> [Prompt]
Within these entries, which lines include the string "incoming"? Copy each one.

[[ Material shown, beginning ]]

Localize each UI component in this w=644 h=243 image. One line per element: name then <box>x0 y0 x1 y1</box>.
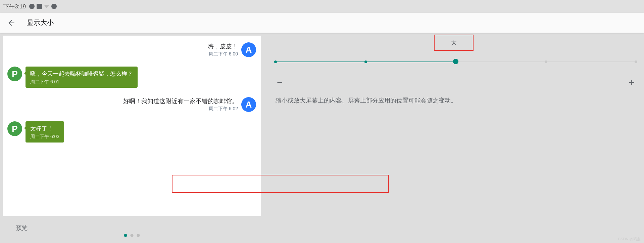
message-row-incoming: A 好啊！我知道这附近有一家不错的咖啡馆。 周二下午 6:02 <box>7 97 256 112</box>
page-dot[interactable] <box>130 234 133 237</box>
status-time: 下午3:19 <box>3 3 26 10</box>
page-root: 下午3:19 显示大小 A 嗨，皮皮！ 周二下午 6:00 <box>0 0 644 243</box>
back-arrow-icon <box>7 18 16 27</box>
back-button[interactable] <box>7 18 16 28</box>
increase-button[interactable]: + <box>629 77 635 88</box>
status-bar: 下午3:19 <box>0 0 644 13</box>
message-text: 嗨，今天一起去喝杯咖啡聚聚，怎么样？ <box>30 70 133 78</box>
page-title: 显示大小 <box>27 18 54 27</box>
message-text: 太棒了！ <box>30 125 59 132</box>
description-text: 缩小或放大屏幕上的内容。屏幕上部分应用的位置可能会随之变动。 <box>276 96 636 105</box>
wifi-icon <box>44 4 49 9</box>
page-dot[interactable] <box>124 234 127 237</box>
message-text: 嗨，皮皮！ <box>208 42 238 50</box>
slider-tick[interactable] <box>274 60 277 63</box>
app-bar: 显示大小 <box>0 13 644 33</box>
message-time: 周二下午 6:01 <box>30 79 133 85</box>
message-row-incoming: A 嗨，皮皮！ 周二下午 6:00 <box>7 42 256 57</box>
avatar-p: P <box>7 67 22 81</box>
message-time: 周二下午 6:02 <box>209 106 238 112</box>
avatar-a: A <box>241 97 256 112</box>
message-row-outgoing: P 太棒了！ 周二下午 6:03 <box>7 121 256 143</box>
message-row-outgoing: P 嗨，今天一起去喝杯咖啡聚聚，怎么样？ 周二下午 6:01 <box>7 67 256 88</box>
message-bubble: 嗨，今天一起去喝杯咖啡聚聚，怎么样？ 周二下午 6:01 <box>26 67 138 88</box>
controls-panel: 大 − + 缩小或放大屏幕上的内容。屏幕上部分应用的位置可能会随之变动。 <box>263 33 644 243</box>
message-time: 周二下午 6:03 <box>30 134 59 140</box>
avatar-a: A <box>241 42 256 57</box>
status-icon-1 <box>29 4 35 9</box>
slider-tick[interactable] <box>545 60 547 63</box>
page-dot[interactable] <box>137 234 140 237</box>
decrease-button[interactable]: − <box>277 77 283 88</box>
message-time: 周二下午 6:00 <box>209 51 238 57</box>
avatar-p: P <box>7 121 22 136</box>
display-size-slider[interactable] <box>276 58 636 65</box>
chat-preview: A 嗨，皮皮！ 周二下午 6:00 P 嗨，今天一起去喝杯咖啡聚聚，怎么样？ 周… <box>3 36 261 216</box>
slider-tick[interactable] <box>635 60 637 63</box>
status-icon-2 <box>37 4 42 9</box>
message-bubble: 太棒了！ 周二下午 6:03 <box>26 121 64 143</box>
preview-panel: A 嗨，皮皮！ 周二下午 6:00 P 嗨，今天一起去喝杯咖啡聚聚，怎么样？ 周… <box>0 33 263 243</box>
status-icon-3 <box>51 4 57 9</box>
preview-footer: 预览 <box>0 216 263 243</box>
watermark: CSDN @码点 <box>618 237 641 242</box>
preview-label: 预览 <box>16 224 28 232</box>
slider-tick[interactable] <box>364 60 367 63</box>
message-text: 好啊！我知道这附近有一家不错的咖啡馆。 <box>123 97 238 105</box>
current-size-label: 大 <box>434 35 474 51</box>
slider-knob[interactable] <box>453 59 458 64</box>
page-indicator[interactable] <box>124 234 140 237</box>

[[ Material shown, end ]]

> [Exercise response]
message-row-incoming: A 好啊！我知道这附近有一家不错的咖啡馆。 周二下午 6:02 <box>7 97 256 112</box>
message-row-incoming: A 嗨，皮皮！ 周二下午 6:00 <box>7 42 256 57</box>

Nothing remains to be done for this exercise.